*** Source material Section Begins ***
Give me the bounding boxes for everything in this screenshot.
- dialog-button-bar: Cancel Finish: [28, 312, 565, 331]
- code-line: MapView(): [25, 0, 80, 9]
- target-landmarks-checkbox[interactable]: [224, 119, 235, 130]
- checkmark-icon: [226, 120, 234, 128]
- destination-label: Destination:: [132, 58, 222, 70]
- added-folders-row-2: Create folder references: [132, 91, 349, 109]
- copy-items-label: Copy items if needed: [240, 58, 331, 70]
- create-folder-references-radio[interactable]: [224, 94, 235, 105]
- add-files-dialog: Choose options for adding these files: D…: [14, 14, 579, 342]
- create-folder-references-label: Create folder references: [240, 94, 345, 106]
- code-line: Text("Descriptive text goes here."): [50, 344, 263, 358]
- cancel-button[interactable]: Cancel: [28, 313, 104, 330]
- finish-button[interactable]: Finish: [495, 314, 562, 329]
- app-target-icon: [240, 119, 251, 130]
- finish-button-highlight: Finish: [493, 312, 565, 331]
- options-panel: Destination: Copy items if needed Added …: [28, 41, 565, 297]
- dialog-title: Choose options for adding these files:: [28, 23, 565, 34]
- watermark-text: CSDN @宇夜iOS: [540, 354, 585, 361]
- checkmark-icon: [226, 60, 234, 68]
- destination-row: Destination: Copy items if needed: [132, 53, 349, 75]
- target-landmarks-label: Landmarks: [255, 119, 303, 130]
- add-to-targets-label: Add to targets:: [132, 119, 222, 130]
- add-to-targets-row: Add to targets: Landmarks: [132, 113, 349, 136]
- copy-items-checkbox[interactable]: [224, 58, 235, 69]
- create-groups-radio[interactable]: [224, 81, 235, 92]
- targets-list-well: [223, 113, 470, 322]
*** Source material Section Ends ***
## Aim of the task
The records above are to be returned exactly as they appear.

## Solution to this exercise
Give me the bounding boxes for everything in this screenshot.
- dialog-button-bar: Cancel Finish: [28, 312, 565, 331]
- code-line: MapView(): [25, 0, 80, 9]
- target-landmarks-checkbox[interactable]: [224, 119, 235, 130]
- checkmark-icon: [226, 120, 234, 128]
- destination-label: Destination:: [132, 58, 222, 70]
- added-folders-row-2: Create folder references: [132, 91, 349, 109]
- copy-items-label: Copy items if needed: [240, 58, 331, 70]
- create-folder-references-radio[interactable]: [224, 94, 235, 105]
- add-files-dialog: Choose options for adding these files: D…: [14, 14, 579, 342]
- create-folder-references-label: Create folder references: [240, 94, 345, 106]
- code-line: Text("Descriptive text goes here."): [50, 344, 263, 358]
- cancel-button[interactable]: Cancel: [28, 313, 104, 330]
- finish-button[interactable]: Finish: [495, 314, 562, 329]
- app-target-icon: [240, 119, 251, 130]
- finish-button-highlight: Finish: [493, 312, 565, 331]
- options-panel: Destination: Copy items if needed Added …: [28, 41, 565, 297]
- dialog-title: Choose options for adding these files:: [28, 23, 565, 34]
- watermark-text: CSDN @宇夜iOS: [540, 354, 585, 361]
- checkmark-icon: [226, 60, 234, 68]
- destination-row: Destination: Copy items if needed: [132, 53, 349, 75]
- target-landmarks-label: Landmarks: [255, 119, 303, 130]
- add-to-targets-label: Add to targets:: [132, 119, 222, 130]
- add-to-targets-row: Add to targets: Landmarks: [132, 113, 349, 136]
- copy-items-checkbox[interactable]: [224, 58, 235, 69]
- create-groups-radio[interactable]: [224, 81, 235, 92]
- targets-list-well: [223, 113, 470, 322]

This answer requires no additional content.